##### Data for the task

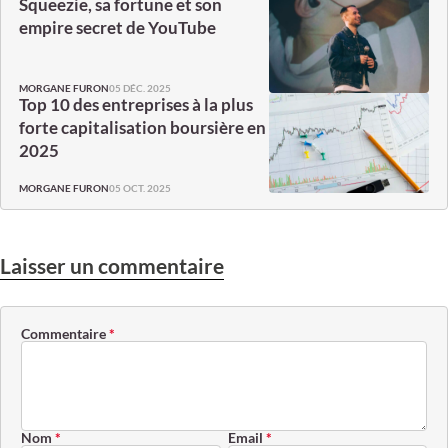
Squeezie, sa fortune et son
empire secret de YouTube
05 DÉC. 2025
MORGANE FURON
Top 10 des entreprises à la plus
forte capitalisation boursière en
2025
05 OCT. 2025
MORGANE FURON
Laisser un commentaire
Commentaire
*
Nom
*
Email
*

##########

▸ Exercise objective
When you copy the data, keep every line exact and leave out each picture.

▸ Solution
Squeezie, sa fortune et son
empire secret de YouTube
05 DÉC. 2025
MORGANE FURON
Top 10 des entreprises à la plus
forte capitalisation boursière en
2025
05 OCT. 2025
MORGANE FURON
Laisser un commentaire
Commentaire
*
Nom
*
Email
*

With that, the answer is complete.